UK/EU Students: Full time £7,700, Part time £645 per module; International Students: Full time £12,500
About the course
The MSc Medical Imaging and Radiation Sciences course and its four specialised pathways is designed to enable you to enhance your current knowledge and understanding in the field of diagnostic and therapeutic radiography and give you opportunities to challenge and critically evaluate your professional practice. The aim is to advance your skills as a professional and develop your career so that you can practice safely, effectively and legally.
The Diagnostic Imaging pathway gives you the opportunity to demonstrate development of your critical evaluative and problem solving skills in specialised areas of practice such as magnetic resonance imaging (MRI) and computerised tomography (CT).
The MSc Medical Imaging and Radiation Sciences: Diagnostic Imaging is modular in structure.
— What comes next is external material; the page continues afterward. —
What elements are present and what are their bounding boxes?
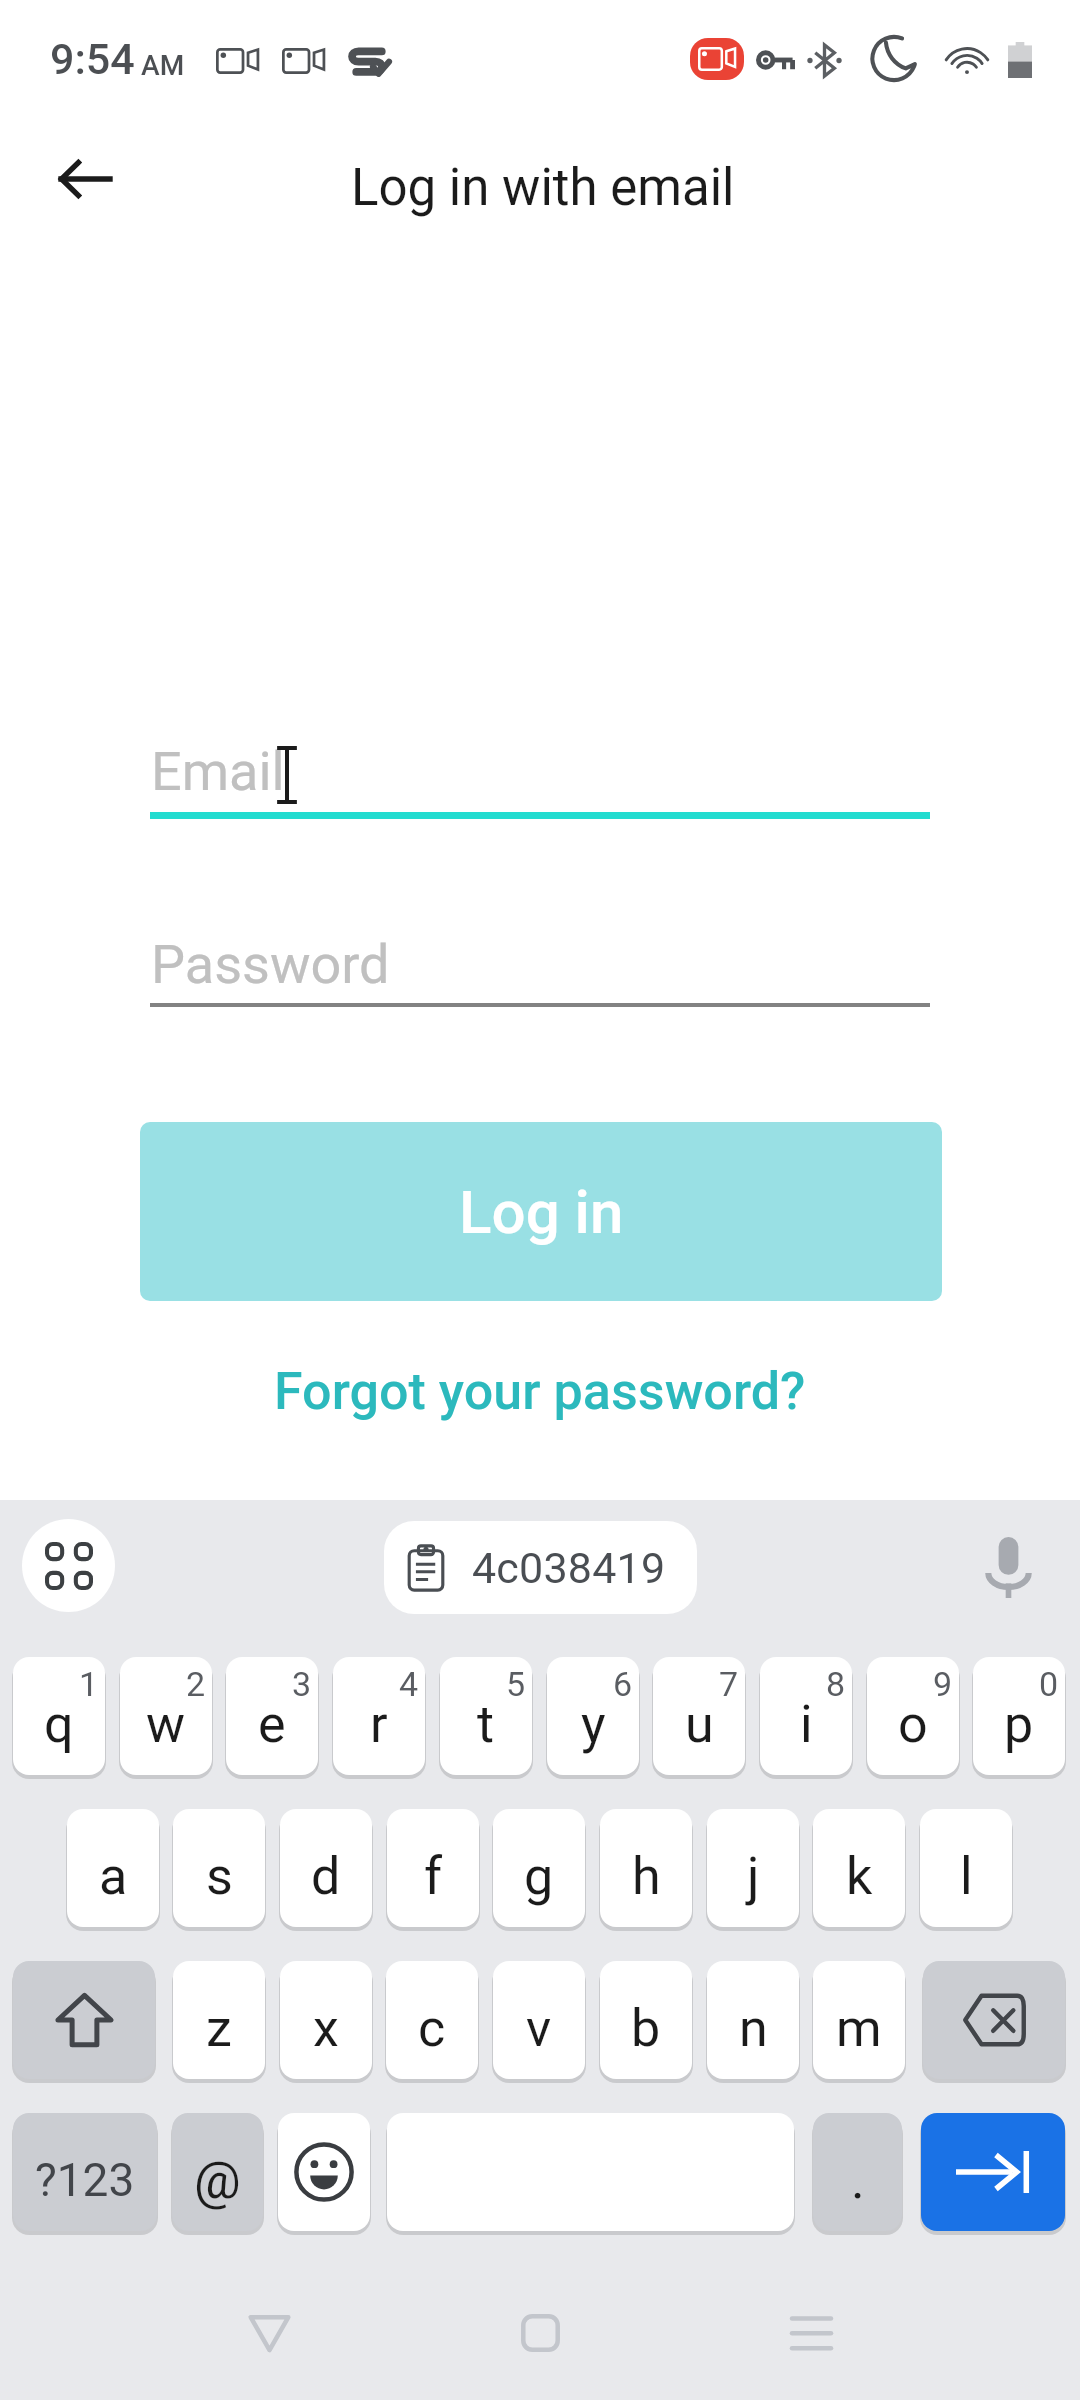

If you wish to collect credits towards and award or a qualification see below the award and credit requirements: - Postgraduate certificate - 60 credits - Postgraduate diploma - 120 credits - Masters degree - 180 credits
To complete a Masters degree award for this course you need to collect the following credits: - Research modules - 60 credits - Diagnostic imaging modules - minimum 30 credits - Optional interprofessional modules - maximum 90 credits
Why choose this course?
- It gives you the opportunity to share ideas with other health professions in order to develop intellectual abilities and assist in the advancement of health care - It offers you flexible study options based on a modular structure - It includes interprofessional learning - Teaching is done by experienced staff and visiting external specialists - Accredited by the College of Radiographers
Modules are facilitated by a variety of experienced lecturers from the University as well as external lecturers.
Delivery of modules incorporates blended learning which aims to combine e-learning activities with campus based learning. You need to have access to a suitable personal computer and a good reliable Internet connection (broadband recommended). Most modern PCs or Macs (less than 3 years old) should be suitable. If you have any queries or need any additional support with IT skills, the School employs an e-learning technologist who will be pleased to help and advise you. Please contact the module lead for details.
Modules are assessed by a variety of methods for example essays, presentations, reports, posters and practical examinations.
The University cannot offer to provide clinical placements for students.